[WORK TASK]:
For the word "logo", state the number of lines in the data that contain it, and nothing else.

[PROVIDED DATA]:
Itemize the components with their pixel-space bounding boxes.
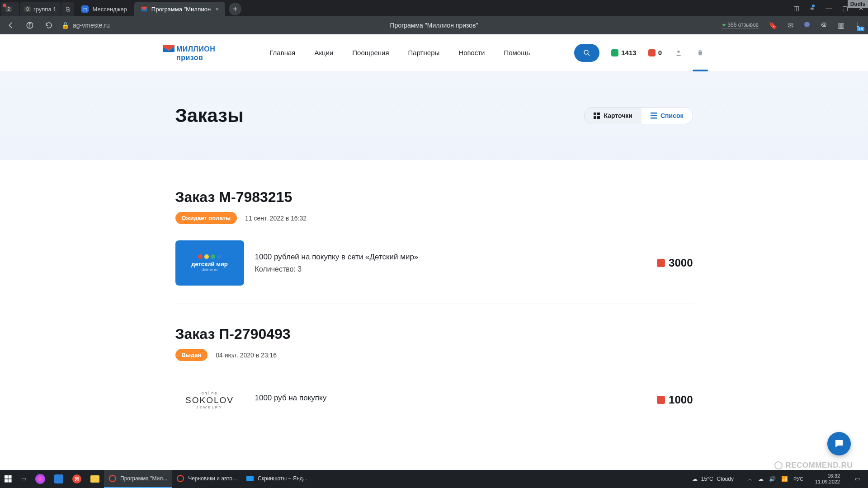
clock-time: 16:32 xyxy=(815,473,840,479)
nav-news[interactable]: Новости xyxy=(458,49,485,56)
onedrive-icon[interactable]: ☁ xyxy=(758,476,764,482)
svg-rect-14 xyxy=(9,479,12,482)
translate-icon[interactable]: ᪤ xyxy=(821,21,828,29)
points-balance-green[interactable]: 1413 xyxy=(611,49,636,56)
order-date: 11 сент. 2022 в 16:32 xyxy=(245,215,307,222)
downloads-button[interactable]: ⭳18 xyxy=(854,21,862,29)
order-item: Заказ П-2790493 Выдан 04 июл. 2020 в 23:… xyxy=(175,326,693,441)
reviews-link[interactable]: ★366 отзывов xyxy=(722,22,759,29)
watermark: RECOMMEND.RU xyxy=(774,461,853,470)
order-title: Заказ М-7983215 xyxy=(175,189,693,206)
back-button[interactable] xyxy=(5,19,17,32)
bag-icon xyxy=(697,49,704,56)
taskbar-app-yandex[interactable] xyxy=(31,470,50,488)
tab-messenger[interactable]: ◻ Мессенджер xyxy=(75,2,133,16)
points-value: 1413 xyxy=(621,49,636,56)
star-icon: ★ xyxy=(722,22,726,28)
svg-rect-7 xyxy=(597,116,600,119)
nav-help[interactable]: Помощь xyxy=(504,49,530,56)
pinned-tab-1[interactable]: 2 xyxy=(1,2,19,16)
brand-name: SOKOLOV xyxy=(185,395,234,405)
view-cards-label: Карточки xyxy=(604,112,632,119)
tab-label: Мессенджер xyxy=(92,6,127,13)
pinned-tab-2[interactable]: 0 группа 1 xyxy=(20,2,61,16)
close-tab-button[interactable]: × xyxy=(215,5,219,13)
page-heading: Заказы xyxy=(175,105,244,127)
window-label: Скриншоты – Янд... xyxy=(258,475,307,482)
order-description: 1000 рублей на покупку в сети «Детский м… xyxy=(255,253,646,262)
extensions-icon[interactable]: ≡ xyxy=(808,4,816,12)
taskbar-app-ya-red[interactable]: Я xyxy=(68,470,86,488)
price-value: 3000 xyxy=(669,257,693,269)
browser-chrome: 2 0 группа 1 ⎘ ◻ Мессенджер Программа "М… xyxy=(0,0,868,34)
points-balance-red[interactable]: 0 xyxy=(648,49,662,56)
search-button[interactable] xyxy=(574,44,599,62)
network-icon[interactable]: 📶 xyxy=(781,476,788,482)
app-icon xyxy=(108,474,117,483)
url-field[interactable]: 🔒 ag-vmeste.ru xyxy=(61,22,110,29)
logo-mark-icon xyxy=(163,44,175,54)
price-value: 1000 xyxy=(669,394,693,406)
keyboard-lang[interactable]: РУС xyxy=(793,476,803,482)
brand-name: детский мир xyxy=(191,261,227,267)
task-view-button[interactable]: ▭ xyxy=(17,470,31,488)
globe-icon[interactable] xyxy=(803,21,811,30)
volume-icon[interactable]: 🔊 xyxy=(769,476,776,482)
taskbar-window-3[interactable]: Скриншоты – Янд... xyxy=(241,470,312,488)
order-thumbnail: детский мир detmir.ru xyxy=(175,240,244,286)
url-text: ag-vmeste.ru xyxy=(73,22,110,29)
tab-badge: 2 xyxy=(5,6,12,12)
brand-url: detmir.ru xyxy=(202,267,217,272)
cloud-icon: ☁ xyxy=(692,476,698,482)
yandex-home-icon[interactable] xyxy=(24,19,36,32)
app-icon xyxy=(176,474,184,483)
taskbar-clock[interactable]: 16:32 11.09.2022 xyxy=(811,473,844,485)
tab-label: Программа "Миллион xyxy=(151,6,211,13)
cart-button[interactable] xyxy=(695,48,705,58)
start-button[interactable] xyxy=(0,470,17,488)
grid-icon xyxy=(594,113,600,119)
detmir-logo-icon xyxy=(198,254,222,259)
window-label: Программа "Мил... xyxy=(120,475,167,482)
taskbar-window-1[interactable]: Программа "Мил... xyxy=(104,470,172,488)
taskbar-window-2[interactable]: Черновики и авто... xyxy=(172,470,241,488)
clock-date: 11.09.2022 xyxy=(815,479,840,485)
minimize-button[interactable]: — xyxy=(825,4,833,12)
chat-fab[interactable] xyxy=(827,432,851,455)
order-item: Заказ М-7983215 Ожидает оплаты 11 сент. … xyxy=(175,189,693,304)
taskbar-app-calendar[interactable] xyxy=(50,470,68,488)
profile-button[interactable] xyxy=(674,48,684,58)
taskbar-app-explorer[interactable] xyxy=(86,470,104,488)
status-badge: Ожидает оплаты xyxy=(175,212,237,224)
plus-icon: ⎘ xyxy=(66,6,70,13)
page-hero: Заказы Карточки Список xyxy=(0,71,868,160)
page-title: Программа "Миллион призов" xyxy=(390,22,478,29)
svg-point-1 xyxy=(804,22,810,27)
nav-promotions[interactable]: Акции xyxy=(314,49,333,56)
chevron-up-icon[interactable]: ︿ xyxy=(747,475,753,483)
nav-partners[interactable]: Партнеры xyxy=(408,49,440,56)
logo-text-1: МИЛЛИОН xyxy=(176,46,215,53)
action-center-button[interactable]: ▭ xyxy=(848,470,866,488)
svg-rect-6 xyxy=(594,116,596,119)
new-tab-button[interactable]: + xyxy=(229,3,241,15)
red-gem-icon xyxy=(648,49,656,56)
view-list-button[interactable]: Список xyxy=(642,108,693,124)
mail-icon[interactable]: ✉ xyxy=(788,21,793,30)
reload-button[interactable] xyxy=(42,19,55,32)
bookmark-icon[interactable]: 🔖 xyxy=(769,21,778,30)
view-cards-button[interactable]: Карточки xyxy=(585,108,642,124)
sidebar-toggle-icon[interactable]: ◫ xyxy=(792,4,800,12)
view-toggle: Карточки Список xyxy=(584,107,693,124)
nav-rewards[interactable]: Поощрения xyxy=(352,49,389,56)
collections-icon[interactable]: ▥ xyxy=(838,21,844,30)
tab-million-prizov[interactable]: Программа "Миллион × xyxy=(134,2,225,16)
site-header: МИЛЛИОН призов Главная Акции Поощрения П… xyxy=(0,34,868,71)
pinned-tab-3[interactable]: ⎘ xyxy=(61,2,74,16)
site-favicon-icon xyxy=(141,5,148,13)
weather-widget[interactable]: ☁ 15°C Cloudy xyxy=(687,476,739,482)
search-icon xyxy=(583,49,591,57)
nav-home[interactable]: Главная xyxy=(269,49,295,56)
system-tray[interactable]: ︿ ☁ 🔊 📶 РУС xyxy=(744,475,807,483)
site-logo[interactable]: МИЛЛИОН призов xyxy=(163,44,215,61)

[OUTPUT OF THE TASK]:
4